Comment by 0xbadcafebee

5 years ago

> If I'm awaken at 2am from being on-call for more than once per quarter, then something is seriously wrong and I will either fix it or quit.

Yes, something is wrong. But it could be many things. Here is how you can find out:

1. Is the thing that's broken a bug in your code? Then it's your fault, so fix it. This means you need better testing too, and maybe a redesign to resist failures. Try to get alerts at 9am in dev so that they don't come in at 2am from production.

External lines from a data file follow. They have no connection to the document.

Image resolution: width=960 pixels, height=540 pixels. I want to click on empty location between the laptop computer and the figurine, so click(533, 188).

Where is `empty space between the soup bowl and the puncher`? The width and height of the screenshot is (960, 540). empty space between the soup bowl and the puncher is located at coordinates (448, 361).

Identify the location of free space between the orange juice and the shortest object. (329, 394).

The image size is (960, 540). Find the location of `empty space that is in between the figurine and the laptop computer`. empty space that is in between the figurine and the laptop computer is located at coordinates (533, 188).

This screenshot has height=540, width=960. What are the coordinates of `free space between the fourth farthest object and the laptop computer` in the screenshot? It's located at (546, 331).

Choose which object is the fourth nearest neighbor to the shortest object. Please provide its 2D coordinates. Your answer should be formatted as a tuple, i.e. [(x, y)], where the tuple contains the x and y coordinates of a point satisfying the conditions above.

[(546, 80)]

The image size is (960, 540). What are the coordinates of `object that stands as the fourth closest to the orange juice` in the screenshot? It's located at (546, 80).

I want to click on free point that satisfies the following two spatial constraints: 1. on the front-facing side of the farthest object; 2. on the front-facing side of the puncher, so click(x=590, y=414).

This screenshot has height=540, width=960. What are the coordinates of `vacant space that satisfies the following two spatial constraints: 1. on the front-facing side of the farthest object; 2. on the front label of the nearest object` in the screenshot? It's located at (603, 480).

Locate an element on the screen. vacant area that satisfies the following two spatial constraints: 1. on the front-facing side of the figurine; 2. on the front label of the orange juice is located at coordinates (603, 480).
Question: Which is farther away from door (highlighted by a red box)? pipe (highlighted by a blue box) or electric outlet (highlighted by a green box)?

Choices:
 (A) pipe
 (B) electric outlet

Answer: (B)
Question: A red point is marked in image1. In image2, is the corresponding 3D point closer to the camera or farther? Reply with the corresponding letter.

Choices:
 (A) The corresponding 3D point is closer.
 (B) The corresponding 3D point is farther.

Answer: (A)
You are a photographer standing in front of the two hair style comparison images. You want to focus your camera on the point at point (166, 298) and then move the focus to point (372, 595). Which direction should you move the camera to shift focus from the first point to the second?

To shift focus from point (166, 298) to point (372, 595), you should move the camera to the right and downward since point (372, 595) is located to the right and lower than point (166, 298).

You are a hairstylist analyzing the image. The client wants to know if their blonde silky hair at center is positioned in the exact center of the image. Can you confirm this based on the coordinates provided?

2. Is the thing that's broken a server thing that Ops is supposed to deal with? Probably you should quit. You can also work with Ops to redesign the server stuff to be something less prone to failure. Often Ops can't do this themselves because they don't know enough about how your apps work. Go talk to them, help them out. Or quit.

3. Is the thing that's broken a false alarm, or not important? Quit. Or work with Ops to create better alarms and tests. Ops doesn't know your app, so you need to help them craft the SLIs and SLOs.

4. Did Ops create all these alerts themselves without your involvement? Quit. Or take ownership of the tests and alerts for your apps.

5. Is it a huge slog to try to figure out how the alerting works, to work with Ops to make changes, to add tests, or to figure out what's broken or not and troubleshoot it? Definitely quit.